> _What to work on_
Please write out exactly the lines of the data below from the line holding "signals on future policy direction." through the line holding "June 2, 2024", and leave out the rest.

● ● ● ●

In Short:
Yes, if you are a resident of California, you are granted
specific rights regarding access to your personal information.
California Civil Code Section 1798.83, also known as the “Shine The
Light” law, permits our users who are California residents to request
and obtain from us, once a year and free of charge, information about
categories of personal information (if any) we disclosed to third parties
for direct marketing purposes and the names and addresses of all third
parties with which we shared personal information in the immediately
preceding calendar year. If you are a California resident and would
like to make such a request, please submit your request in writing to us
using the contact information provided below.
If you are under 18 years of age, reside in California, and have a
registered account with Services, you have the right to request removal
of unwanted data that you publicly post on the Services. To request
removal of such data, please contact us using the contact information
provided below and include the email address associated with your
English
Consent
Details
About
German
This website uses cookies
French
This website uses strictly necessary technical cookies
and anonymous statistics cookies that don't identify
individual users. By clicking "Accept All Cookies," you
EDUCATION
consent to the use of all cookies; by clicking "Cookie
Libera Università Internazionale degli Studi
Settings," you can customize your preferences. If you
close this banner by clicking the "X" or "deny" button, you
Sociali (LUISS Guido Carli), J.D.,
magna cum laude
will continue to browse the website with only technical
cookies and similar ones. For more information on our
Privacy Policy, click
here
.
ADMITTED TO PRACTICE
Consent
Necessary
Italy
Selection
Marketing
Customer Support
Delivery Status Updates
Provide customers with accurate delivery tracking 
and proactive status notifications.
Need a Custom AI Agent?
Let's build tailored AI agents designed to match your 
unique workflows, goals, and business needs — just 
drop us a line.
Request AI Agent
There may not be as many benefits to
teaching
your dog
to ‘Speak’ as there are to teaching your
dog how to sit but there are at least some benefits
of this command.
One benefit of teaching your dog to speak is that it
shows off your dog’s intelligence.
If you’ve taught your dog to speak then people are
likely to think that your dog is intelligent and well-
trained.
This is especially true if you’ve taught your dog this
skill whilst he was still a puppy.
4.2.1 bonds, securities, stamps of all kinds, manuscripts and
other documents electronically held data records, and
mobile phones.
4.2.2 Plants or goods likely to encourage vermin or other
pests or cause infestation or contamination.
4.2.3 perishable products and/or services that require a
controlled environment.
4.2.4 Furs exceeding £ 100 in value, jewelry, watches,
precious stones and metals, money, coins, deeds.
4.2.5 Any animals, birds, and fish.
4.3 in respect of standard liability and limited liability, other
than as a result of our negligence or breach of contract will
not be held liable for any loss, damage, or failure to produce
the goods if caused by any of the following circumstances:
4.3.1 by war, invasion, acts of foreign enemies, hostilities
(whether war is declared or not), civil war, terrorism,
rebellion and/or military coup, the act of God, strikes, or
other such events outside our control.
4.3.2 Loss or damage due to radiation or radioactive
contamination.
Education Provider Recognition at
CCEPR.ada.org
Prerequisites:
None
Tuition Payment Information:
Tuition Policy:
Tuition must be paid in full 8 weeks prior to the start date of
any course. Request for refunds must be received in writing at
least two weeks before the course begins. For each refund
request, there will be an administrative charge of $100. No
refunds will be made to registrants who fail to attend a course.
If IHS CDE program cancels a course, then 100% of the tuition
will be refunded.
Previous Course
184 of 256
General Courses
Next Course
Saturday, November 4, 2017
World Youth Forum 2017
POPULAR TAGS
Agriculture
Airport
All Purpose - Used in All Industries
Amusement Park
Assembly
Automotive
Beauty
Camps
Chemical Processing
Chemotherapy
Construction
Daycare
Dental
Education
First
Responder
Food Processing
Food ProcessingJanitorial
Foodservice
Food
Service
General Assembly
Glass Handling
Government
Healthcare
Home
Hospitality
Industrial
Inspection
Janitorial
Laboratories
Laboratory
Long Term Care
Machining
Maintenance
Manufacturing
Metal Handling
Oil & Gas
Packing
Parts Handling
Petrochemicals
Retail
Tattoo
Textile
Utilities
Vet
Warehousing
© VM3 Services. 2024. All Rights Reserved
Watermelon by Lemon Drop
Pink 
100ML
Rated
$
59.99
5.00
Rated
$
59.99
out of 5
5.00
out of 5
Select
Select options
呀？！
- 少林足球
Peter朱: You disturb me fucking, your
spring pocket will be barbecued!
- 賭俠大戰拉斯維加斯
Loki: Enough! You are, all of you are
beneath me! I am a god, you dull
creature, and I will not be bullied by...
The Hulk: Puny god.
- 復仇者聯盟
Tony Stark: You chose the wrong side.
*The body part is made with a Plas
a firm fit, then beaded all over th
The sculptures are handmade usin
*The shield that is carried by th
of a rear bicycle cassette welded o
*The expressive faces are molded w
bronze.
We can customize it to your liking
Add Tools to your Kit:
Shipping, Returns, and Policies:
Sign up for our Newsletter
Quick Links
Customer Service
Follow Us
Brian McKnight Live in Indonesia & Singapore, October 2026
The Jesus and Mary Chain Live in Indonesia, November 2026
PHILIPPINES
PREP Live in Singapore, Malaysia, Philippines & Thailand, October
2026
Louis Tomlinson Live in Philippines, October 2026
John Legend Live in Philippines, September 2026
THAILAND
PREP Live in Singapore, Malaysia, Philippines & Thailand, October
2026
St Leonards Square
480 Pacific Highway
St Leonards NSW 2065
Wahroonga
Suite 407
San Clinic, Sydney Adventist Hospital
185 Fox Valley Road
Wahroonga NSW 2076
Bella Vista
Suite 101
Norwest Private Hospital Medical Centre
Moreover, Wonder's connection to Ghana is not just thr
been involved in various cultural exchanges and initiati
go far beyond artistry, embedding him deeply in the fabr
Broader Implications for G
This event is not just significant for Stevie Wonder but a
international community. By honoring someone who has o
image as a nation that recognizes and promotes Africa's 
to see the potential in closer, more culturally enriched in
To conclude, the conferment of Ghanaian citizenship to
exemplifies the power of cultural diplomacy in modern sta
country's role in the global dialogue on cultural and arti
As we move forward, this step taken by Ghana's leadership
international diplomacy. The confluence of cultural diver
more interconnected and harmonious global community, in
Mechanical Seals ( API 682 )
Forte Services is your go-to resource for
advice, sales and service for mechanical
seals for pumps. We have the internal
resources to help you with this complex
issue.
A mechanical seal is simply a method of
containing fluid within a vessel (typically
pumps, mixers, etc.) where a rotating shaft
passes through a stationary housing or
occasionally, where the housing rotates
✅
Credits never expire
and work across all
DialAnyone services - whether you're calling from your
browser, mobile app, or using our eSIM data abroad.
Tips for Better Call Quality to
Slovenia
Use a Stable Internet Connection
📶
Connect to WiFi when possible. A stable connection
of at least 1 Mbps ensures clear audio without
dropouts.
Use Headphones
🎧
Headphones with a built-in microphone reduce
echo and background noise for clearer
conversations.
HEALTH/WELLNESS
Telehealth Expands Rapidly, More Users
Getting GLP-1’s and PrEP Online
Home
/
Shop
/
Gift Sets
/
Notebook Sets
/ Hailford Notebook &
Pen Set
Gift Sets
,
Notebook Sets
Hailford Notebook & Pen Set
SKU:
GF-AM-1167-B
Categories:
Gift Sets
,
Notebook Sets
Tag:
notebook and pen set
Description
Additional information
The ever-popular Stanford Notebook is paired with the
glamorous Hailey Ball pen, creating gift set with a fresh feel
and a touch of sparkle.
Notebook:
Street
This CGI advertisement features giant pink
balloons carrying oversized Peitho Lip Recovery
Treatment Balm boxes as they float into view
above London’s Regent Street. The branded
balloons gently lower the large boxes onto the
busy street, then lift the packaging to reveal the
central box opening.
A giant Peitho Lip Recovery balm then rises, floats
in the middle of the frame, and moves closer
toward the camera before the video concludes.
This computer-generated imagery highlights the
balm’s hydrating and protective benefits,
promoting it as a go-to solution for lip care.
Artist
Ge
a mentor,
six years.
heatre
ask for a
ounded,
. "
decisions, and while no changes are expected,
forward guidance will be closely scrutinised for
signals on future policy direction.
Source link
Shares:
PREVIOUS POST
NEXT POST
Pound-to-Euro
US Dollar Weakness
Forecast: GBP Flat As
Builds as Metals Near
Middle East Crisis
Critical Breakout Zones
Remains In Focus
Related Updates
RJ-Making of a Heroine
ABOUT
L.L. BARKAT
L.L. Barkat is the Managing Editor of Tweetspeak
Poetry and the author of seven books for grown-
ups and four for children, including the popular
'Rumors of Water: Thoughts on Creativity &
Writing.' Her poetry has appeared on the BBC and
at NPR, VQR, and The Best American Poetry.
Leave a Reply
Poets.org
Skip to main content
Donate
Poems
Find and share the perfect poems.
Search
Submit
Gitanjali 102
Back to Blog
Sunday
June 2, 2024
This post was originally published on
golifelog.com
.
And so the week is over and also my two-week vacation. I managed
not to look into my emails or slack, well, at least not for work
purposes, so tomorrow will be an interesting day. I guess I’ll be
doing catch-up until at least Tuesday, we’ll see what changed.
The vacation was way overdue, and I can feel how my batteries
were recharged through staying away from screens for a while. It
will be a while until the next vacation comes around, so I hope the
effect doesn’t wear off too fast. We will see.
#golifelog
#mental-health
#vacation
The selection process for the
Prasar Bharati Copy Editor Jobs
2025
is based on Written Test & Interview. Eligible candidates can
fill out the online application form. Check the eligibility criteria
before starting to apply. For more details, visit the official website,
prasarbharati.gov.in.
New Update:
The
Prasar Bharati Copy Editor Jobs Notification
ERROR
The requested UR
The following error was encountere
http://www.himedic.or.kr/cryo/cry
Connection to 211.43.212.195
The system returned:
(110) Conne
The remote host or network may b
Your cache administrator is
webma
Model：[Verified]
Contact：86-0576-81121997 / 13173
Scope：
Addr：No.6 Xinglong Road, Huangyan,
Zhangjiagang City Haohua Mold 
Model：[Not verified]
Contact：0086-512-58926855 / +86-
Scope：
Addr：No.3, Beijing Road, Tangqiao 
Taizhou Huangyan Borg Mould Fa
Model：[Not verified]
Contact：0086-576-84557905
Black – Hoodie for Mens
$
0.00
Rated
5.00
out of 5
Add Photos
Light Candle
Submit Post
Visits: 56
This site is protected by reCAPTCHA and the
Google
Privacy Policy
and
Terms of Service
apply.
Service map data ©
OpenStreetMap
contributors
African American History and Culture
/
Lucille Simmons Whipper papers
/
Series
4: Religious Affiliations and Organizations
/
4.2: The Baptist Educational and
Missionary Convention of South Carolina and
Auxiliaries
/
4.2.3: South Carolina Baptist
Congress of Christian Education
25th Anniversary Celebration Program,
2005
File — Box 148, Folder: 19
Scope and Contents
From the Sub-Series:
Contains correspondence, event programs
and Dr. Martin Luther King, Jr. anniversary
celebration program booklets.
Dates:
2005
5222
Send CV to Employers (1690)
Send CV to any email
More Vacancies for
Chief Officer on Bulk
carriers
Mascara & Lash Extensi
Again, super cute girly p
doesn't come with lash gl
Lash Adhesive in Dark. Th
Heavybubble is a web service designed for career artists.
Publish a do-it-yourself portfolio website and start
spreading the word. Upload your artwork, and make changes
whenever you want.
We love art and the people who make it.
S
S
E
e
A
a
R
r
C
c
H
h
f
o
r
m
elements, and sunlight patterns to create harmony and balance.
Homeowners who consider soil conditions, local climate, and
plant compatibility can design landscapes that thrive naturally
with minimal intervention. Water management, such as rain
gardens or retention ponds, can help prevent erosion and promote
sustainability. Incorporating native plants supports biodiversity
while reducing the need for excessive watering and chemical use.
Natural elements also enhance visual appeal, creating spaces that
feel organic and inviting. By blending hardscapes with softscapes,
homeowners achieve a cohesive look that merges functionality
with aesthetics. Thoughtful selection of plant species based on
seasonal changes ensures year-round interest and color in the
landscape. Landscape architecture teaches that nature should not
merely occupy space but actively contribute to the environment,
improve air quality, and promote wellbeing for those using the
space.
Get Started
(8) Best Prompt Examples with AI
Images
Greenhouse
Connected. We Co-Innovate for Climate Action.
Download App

● ● ● ●

> _Answer to the problem_
signals on future policy direction.
Source link
Shares:
PREVIOUS POST
NEXT POST
Pound-to-Euro
US Dollar Weakness
Forecast: GBP Flat As
Builds as Metals Near
Middle East Crisis
Critical Breakout Zones
Remains In Focus
Related Updates
RJ-Making of a Heroine
ABOUT
L.L. BARKAT
L.L. Barkat is the Managing Editor of Tweetspeak
Poetry and the author of seven books for grown-
ups and four for children, including the popular
'Rumors of Water: Thoughts on Creativity &
Writing.' Her poetry has appeared on the BBC and
at NPR, VQR, and The Best American Poetry.
Leave a Reply
Poets.org
Skip to main content
Donate
Poems
Find and share the perfect poems.
Search
Submit
Gitanjali 102
Back to Blog
Sunday
June 2, 2024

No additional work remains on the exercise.